Print nothing but the lines below starting at the line that holds "DJI - Prepravný" and ending at the line that holds "je kompaktná a", including both, each exactly as written.

++++++++

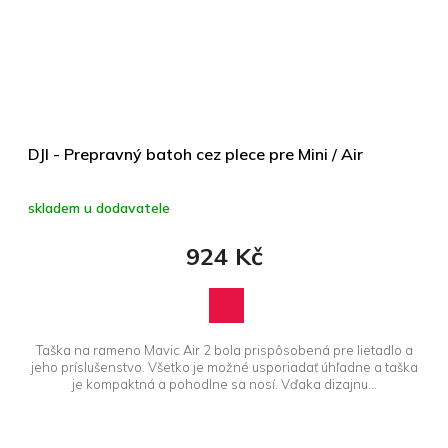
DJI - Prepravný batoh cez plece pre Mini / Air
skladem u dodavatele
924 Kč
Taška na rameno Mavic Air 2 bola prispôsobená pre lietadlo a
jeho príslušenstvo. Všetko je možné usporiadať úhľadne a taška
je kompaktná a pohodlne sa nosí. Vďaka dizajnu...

++++++++

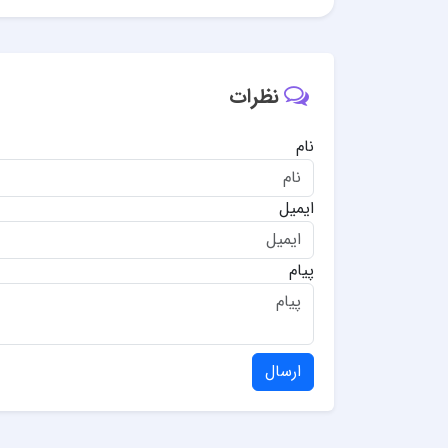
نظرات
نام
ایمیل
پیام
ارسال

++++++++

▶ _EXERCISE ANSWER_
DJI - Prepravný batoh cez plece pre Mini / Air
skladem u dodavatele
924 Kč
Taška na rameno Mavic Air 2 bola prispôsobená pre lietadlo a
jeho príslušenstvo. Všetko je možné usporiadať úhľadne a taška
je kompaktná a pohodlne sa nosí. Vďaka dizajnu...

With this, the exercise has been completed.